Records from a dataset:
----------
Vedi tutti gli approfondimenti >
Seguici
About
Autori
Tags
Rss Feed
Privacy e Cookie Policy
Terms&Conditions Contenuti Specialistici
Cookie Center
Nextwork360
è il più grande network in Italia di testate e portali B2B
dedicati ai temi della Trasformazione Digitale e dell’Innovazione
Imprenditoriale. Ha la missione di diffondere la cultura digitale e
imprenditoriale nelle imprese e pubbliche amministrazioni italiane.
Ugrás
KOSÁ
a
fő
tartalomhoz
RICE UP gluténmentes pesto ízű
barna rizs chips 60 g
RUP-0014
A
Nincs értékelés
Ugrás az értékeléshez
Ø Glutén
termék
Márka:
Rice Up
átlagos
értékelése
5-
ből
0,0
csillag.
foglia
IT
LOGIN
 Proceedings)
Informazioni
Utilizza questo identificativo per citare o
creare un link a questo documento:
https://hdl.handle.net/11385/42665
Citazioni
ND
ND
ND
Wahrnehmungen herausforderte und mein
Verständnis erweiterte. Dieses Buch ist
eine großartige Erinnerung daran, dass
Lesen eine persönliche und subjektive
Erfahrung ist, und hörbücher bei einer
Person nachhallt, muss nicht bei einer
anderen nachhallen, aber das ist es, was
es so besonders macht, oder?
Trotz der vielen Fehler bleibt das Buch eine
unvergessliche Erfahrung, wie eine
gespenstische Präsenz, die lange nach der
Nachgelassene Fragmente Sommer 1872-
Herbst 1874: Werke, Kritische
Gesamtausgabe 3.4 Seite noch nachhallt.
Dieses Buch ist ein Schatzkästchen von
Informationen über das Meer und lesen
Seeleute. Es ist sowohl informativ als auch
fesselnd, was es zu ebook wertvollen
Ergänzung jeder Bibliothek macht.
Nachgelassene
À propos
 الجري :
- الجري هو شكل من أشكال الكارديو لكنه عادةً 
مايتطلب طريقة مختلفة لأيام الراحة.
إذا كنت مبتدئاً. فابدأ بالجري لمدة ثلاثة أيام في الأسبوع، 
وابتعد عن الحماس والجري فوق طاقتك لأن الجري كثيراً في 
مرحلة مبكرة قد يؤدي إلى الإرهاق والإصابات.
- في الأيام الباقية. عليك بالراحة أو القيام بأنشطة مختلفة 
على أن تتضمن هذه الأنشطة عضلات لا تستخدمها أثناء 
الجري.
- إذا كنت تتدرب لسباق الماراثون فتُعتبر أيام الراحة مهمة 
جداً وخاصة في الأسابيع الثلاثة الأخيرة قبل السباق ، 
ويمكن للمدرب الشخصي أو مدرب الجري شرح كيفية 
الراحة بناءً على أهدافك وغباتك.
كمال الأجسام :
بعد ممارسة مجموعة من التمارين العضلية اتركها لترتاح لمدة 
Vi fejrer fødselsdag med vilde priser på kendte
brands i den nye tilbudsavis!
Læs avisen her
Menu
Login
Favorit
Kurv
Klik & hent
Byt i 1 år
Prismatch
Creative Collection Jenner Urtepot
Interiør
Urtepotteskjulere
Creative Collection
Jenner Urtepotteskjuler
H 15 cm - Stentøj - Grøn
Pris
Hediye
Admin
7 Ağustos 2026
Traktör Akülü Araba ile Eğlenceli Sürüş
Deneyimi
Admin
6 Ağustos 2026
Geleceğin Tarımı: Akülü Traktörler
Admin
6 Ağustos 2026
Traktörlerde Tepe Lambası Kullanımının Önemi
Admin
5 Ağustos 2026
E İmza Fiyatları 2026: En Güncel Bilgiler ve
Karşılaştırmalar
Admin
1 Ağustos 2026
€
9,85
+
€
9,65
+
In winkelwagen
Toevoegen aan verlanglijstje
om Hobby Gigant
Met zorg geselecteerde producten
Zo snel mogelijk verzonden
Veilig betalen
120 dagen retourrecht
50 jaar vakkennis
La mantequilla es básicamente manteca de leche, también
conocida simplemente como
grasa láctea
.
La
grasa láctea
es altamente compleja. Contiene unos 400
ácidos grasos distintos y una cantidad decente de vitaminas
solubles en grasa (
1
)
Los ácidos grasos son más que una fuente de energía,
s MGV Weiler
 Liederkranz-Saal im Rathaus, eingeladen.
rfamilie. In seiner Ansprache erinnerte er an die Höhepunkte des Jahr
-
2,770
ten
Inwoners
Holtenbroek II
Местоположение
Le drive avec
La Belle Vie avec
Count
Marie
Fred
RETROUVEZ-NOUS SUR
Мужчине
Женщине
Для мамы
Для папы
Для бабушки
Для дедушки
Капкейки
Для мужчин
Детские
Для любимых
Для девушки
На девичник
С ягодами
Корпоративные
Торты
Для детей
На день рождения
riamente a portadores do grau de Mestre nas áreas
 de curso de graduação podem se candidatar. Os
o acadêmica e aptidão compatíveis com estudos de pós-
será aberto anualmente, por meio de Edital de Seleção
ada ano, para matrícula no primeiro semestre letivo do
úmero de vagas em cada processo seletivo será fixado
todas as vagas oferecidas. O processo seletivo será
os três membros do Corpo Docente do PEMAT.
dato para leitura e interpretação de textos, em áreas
----------
All of the entries above need to be set down again exactly.

**TASK RESPONSE:**
Vedi tutti gli approfondimenti >
Seguici
About
Autori
Tags
Rss Feed
Privacy e Cookie Policy
Terms&Conditions Contenuti Specialistici
Cookie Center
Nextwork360
è il più grande network in Italia di testate e portali B2B
dedicati ai temi della Trasformazione Digitale e dell’Innovazione
Imprenditoriale. Ha la missione di diffondere la cultura digitale e
imprenditoriale nelle imprese e pubbliche amministrazioni italiane.
Ugrás
KOSÁ
a
fő
tartalomhoz
RICE UP gluténmentes pesto ízű
barna rizs chips 60 g
RUP-0014
A
Nincs értékelés
Ugrás az értékeléshez
Ø Glutén
termék
Márka:
Rice Up
átlagos
értékelése
5-
ből
0,0
csillag.
foglia
IT
LOGIN
 Proceedings)
Informazioni
Utilizza questo identificativo per citare o
creare un link a questo documento:
https://hdl.handle.net/11385/42665
Citazioni
ND
ND
ND
Wahrnehmungen herausforderte und mein
Verständnis erweiterte. Dieses Buch ist
eine großartige Erinnerung daran, dass
Lesen eine persönliche und subjektive
Erfahrung ist, und hörbücher bei einer
Person nachhallt, muss nicht bei einer
anderen nachhallen, aber das ist es, was
es so besonders macht, oder?
Trotz der vielen Fehler bleibt das Buch eine
unvergessliche Erfahrung, wie eine
gespenstische Präsenz, die lange nach der
Nachgelassene Fragmente Sommer 1872-
Herbst 1874: Werke, Kritische
Gesamtausgabe 3.4 Seite noch nachhallt.
Dieses Buch ist ein Schatzkästchen von
Informationen über das Meer und lesen
Seeleute. Es ist sowohl informativ als auch
fesselnd, was es zu ebook wertvollen
Ergänzung jeder Bibliothek macht.
Nachgelassene
À propos
 الجري :
- الجري هو شكل من أشكال الكارديو لكنه عادةً 
مايتطلب طريقة مختلفة لأيام الراحة.
إذا كنت مبتدئاً. فابدأ بالجري لمدة ثلاثة أيام في الأسبوع، 
وابتعد عن الحماس والجري فوق طاقتك لأن الجري كثيراً في 
مرحلة مبكرة قد يؤدي إلى الإرهاق والإصابات.
- في الأيام الباقية. عليك بالراحة أو القيام بأنشطة مختلفة 
على أن تتضمن هذه الأنشطة عضلات لا تستخدمها أثناء 
الجري.
- إذا كنت تتدرب لسباق الماراثون فتُعتبر أيام الراحة مهمة 
جداً وخاصة في الأسابيع الثلاثة الأخيرة قبل السباق ، 
ويمكن للمدرب الشخصي أو مدرب الجري شرح كيفية 
الراحة بناءً على أهدافك وغباتك.
كمال الأجسام :
بعد ممارسة مجموعة من التمارين العضلية اتركها لترتاح لمدة 
Vi fejrer fødselsdag med vilde priser på kendte
brands i den nye tilbudsavis!
Læs avisen her
Menu
Login
Favorit
Kurv
Klik & hent
Byt i 1 år
Prismatch
Creative Collection Jenner Urtepot
Interiør
Urtepotteskjulere
Creative Collection
Jenner Urtepotteskjuler
H 15 cm - Stentøj - Grøn
Pris
Hediye
Admin
7 Ağustos 2026
Traktör Akülü Araba ile Eğlenceli Sürüş
Deneyimi
Admin
6 Ağustos 2026
Geleceğin Tarımı: Akülü Traktörler
Admin
6 Ağustos 2026
Traktörlerde Tepe Lambası Kullanımının Önemi
Admin
5 Ağustos 2026
E İmza Fiyatları 2026: En Güncel Bilgiler ve
Karşılaştırmalar
Admin
1 Ağustos 2026
€
9,85
+
€
9,65
+
In winkelwagen
Toevoegen aan verlanglijstje
om Hobby Gigant
Met zorg geselecteerde producten
Zo snel mogelijk verzonden
Veilig betalen
120 dagen retourrecht
50 jaar vakkennis
La mantequilla es básicamente manteca de leche, también
conocida simplemente como
grasa láctea
.
La
grasa láctea
es altamente compleja. Contiene unos 400
ácidos grasos distintos y una cantidad decente de vitaminas
solubles en grasa (
1
)
Los ácidos grasos son más que una fuente de energía,
s MGV Weiler
 Liederkranz-Saal im Rathaus, eingeladen.
rfamilie. In seiner Ansprache erinnerte er an die Höhepunkte des Jahr
-
2,770
ten
Inwoners
Holtenbroek II
Местоположение
Le drive avec
La Belle Vie avec
Count
Marie
Fred
RETROUVEZ-NOUS SUR
Мужчине
Женщине
Для мамы
Для папы
Для бабушки
Для дедушки
Капкейки
Для мужчин
Детские
Для любимых
Для девушки
На девичник
С ягодами
Корпоративные
Торты
Для детей
На день рождения
riamente a portadores do grau de Mestre nas áreas
 de curso de graduação podem se candidatar. Os
o acadêmica e aptidão compatíveis com estudos de pós-
será aberto anualmente, por meio de Edital de Seleção
ada ano, para matrícula no primeiro semestre letivo do
úmero de vagas em cada processo seletivo será fixado
todas as vagas oferecidas. O processo seletivo será
os três membros do Corpo Docente do PEMAT.
dato para leitura e interpretação de textos, em áreas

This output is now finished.